News » Whistler

Stephen Lewis’s legacy

Local grandmothers, school children reaching out to counterparts in Africa



When grandmother Beth Harlow heard about a Whistler community project aimed at helping grandmothers millions of miles away, she was intrigued.

As a grandmother of two, she couldn’t help but be drawn in to the plight of those grandmothers in sub-Saharan Africa who are now caring for some of the 13 million grandchildren orphaned by AIDS.

When approached by the project organizer, Cathy Jewett, to take part in raising awareness and funds, she found she couldn’t say no.
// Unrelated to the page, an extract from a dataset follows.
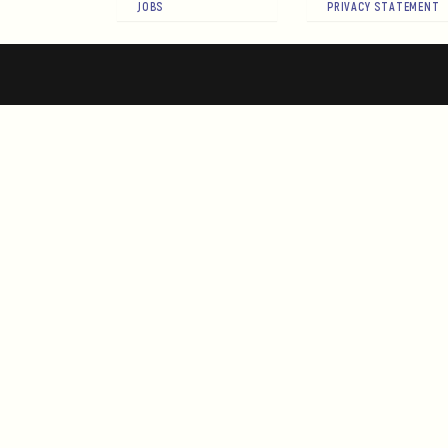
JOBS
PRIVACY STATEMENT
“I just think it’s an awesome project,” said the retired teacher. “First of all, I have a little bit of experience that I thought would be helpful to them… Second of all, being a grandmother, my heart goes out to the grandmothers in Africa who are trying to raise children who have been orphaned because of AIDS. I just think it’s an amazing thing to do. I just so much admire Stephen Lewis for putting together the foundation to try to help these people and I just thought it was a very small thing that I could do.”

Jewett developed the project around the upcoming visit of one of Canada’s pre-eminent politicians and diplomats, Stephen Lewis, the former UN Special Envoy for HIV/AIDS in Africa.

Lewis will be speaking in Whistler on Friday, Oct. 19, the last speaker in the Whistler Social Sustainability Speaker Series.

That series ranged in focus from the individual to couples and families to relationships with First Nations neighbours.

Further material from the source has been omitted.